Un Fondo pensione ha come scopo quello di erogare pensioni.
Tuttavia, fino ad oggi, nessuno degli aderenti che hanno chiesto la liquidazione al Fondo (oltre 16.000) aveva ancora optato per la “pensione complementare”. Ogni volta è stata richiesta l’opzione “tutto capitale”.

Come mai solo ora, dopo 24 anni di storia, il primo caso?
Nei tanti corsi di formazione, incontri ed assemblee realizzati sul territorio spesso ci si interroga su questo aspetto apparentemente paradossale. Siamo un Fondo Pensione; lo scopo statutario principale è proprio quello di erogare pensioni ma… nessuno, fino ad oggi le ha richieste; quali sono le motivazioni?
La risposta è sempre stata piuttosto facile: semplicemente l’aderente non ha fino ad oggi percepito sufficienti elementi di convenienza rispetto a tale opzione. In effetti, la pensione INPS del vecchio metodo “retributivo” forse non aveva particolari necessità di integrazione e, parallelamente, con i tassi di interesse elevati che caratterizzavano investimenti (apparentemente) privi di rischio come il nostro Btp, si capisce che poteva risultare più semplice la gestione diretta di un capitale erogato “una tantum”, piuttosto che l’erogazione di un “assegno” periodico.

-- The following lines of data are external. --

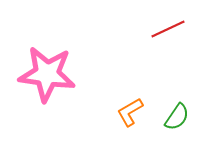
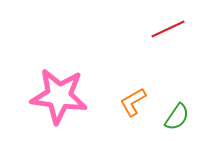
pink star: moved 12 px right, 22 px down
orange L-shape: moved 3 px right, 10 px up
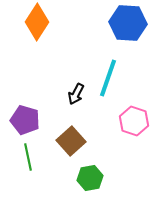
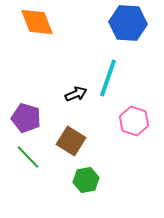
orange diamond: rotated 54 degrees counterclockwise
black arrow: rotated 140 degrees counterclockwise
purple pentagon: moved 1 px right, 2 px up
brown square: rotated 16 degrees counterclockwise
green line: rotated 32 degrees counterclockwise
green hexagon: moved 4 px left, 2 px down
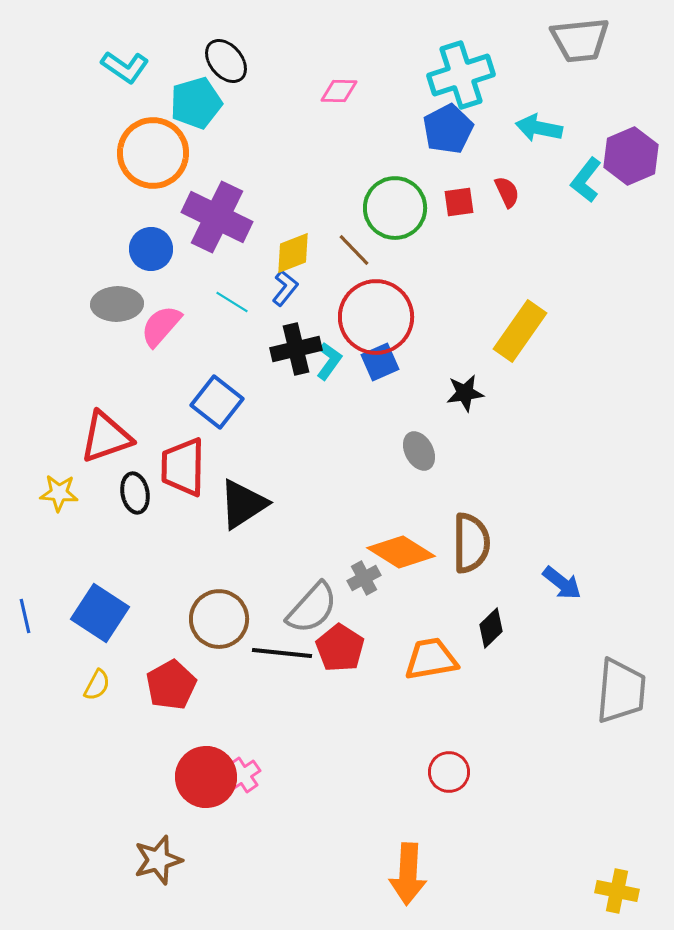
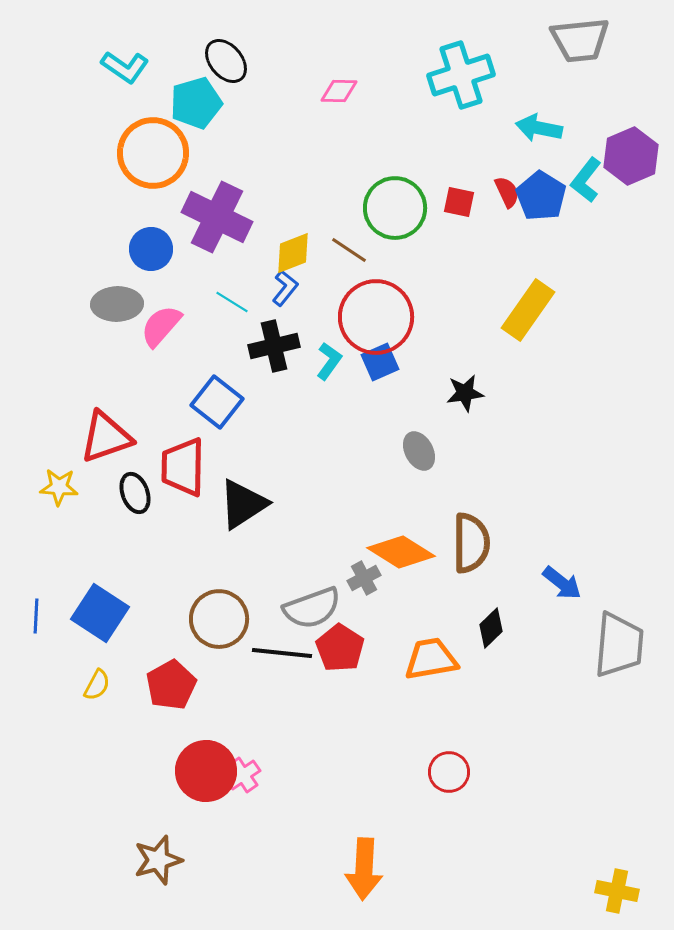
blue pentagon at (448, 129): moved 93 px right, 67 px down; rotated 12 degrees counterclockwise
red square at (459, 202): rotated 20 degrees clockwise
brown line at (354, 250): moved 5 px left; rotated 12 degrees counterclockwise
yellow rectangle at (520, 331): moved 8 px right, 21 px up
black cross at (296, 349): moved 22 px left, 3 px up
yellow star at (59, 493): moved 6 px up
black ellipse at (135, 493): rotated 9 degrees counterclockwise
gray semicircle at (312, 608): rotated 28 degrees clockwise
blue line at (25, 616): moved 11 px right; rotated 16 degrees clockwise
gray trapezoid at (621, 691): moved 2 px left, 46 px up
red circle at (206, 777): moved 6 px up
orange arrow at (408, 874): moved 44 px left, 5 px up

Oltre a questi aspetti, fino al 2007, la normativa imponeva tempi di iscrizione più lunghi per poter chiedere l’erogazione in forma di rendita (10-15 anni, contro i 5 attuali). Inoltre, la fiscalità dell’erogazione in forma di rendita è diventata nettamente più conveniente anch’essa dal 2007, dopo l’entrata in vigore del D.Lgs 252/05. I contributi versati prima dell’entrata in vigore del decreto, se erogati in forma di rendita, sono tassati ordinariamente (aliquota marginale irpef) in corrispondenza dell’anno di erogazione. Diversamente i contributi “post 2006” erogati in forma di rendita sono soggetti alla tassazione definitiva in misura ridotta (15% – 9%).

Una nuova epoca è iniziata.
In un modo o nell’altro, qualunque sia il giudizio che si voglia dare a tale aspetto, possiamo dire che certamente è finita un epoca e che, da oggi, si comincia a parlare “sul serio” di rendite. Già negli ultimi mesi del 2013, nei corsi di formazione, l’argomento è stato trattato in modo specifico, ben sapendo che occorrerà essere preparati nel momento in cui gli aderenti, nei territori, nelle aziende e negli sportelli informativi, richiederanno massicciamente informazioni accurate rispetto ad una forma di risparmio che non si configurerà più come un surplus, ma la cui fruizione caratterizzerà il “vivere quotidiano” del pensionato del futuro.

Occorrerà assumere la necessaria dimestichezza rispetto a termini quali “tasso tecnico”, “reversibilità”, “controassicurazione”, “Long term care” e così via. Comprendendo, al contempo, che aspetti quali il sesso e l’aspettativa di vita incidono sulla misura delle prestazioni pensionistiche.

Avremmo l’occasione per diventare tutti un po’ più preparati, partecipi e responsabilizzati rispetto ad una tematica che fino ad oggi abbiamo dato per assodata e molto spesso, non ci siamo più di tanto interessati ad approfondire: LA PENSIONE.